Apesar dos desafios, os fãs da indústria eólica flutuante continuam otimistas. 

Walt Musial, o qual lidera os trabalhos de pesquisa em energia eólica offshore no Laboratório Nacional de Energia Renovável dos EUA, prevê que os custos reduzirão à medida que a indústria for além da escala piloto de produção e os empreendedores ganharem experiência ao construírem mais e maiores instalações eólicas flutuantes. 

Grupos de pesquisa estimam que os custos podem cair até 2030 de cerca de US$ 200 por megawatt-hora para algo entre US$ 58 e US$ 120. Isso ainda tornaria a energia eólica offshore flutuante mais cara do que a energia solar e a eólica terrestre, mas representaria um papel importante em um cenário geral de energia. 

A tecnologia em si também está sendo aprimorada. As próprias turbinas continuam a ficar mais altas, gerando mais eletricidade e faturamento, independentemente do local. Alguns grupos de pesquisa e empresas também estão desenvolvendo novos tipos de plataformas flutuantes e mecanismos de entrega que possam facilitar o trabalho dentro das restrições físicas existentes em portos e pontes. 

A empresa dinamarquesa Stiesdal desenvolveu uma plataforma flutuante modular com uma quilha que se prende à estrutura somente quando ela está posicionada em águas profundas, permitindo que seja rebocada de portos relativamente rasos. 

Enquanto isso, a startup Aikido Technologies, de São Francisco (EUA), está desenvolvendo uma maneira de transportar turbinas horizontalmente e, depois, posicioná-las em direção ao fundo do oceano, permitindo que as estruturas passem por baixo de pontes ao longo do caminho.
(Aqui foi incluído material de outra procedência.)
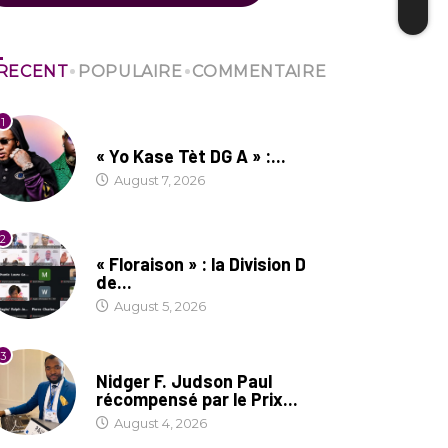
RECENT
POPULAIRE
COMMENTAIRE
1
CULTURE
« Yo Kase Tèt DG A » :...
August 7, 2026
2
SOCIÉTÉ
« Floraison » : la Division D
de...
August 5, 2026
3
SOCIÉTÉ
Nidger F. Judson Paul
récompensé par le Prix...
August 4, 2026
A empresa acredita que seus projetos sejam compactos o suficiente para que os empreendedores acessem qualquer porto dos EUA. Cerca de 80% desses portos têm limites de altura devido a pontes ou restrições aeroportuárias. 

Várias organizações federais, estaduais e municipais estão realizando avaliações de portos da Califórnia e de outros estados dos EUA, verificando quais podem estar em melhores condições para atender a projetos eólicos flutuantes e quais melhorias e aprimoramentos podem ser necessários para tornar isso possível. 

Políticas governamentais nos EUA, União Europeia, China e em outros lugares também estão fornecendo incentivos para o desenvolvimento de turbinas eólicas offshore, fabricação doméstica e infraestrutura de apoio. Isso inclui a Inflation Reduction Act, que Biden sancionou neste último verão. 

Por último, quanto aos desafios de licenciamento da Califórnia, Hochschild observa que a mesma lei de 2021, que exige que a comissão de energia do estado estabeleça metas eólicas offshore, também exige o planejamento de longo prazo para alcançá-las. Isso inclui o mapeamento de uma estratégia para agilizar o processo de aprovação. 

Apesar de toda a promessa da indústria eólica flutuante, não há dúvida de que garantir uma competitividade de custo e atingir as metas previstas exigirá investimentos maciços em infraestrutura, fabricação e muito mais, além da construção de grandes projetos em um ritmo que o estado não demonstrou-se capaz de realizar até agora. 

No entanto, se bem-sucedida, a Califórnia pode se tornar uma peça importante em um novo setor fundamental de energia limpa, aproveitando seus vastos recursos naturais costeiros para atingir suas ambiciosas metas climáticas.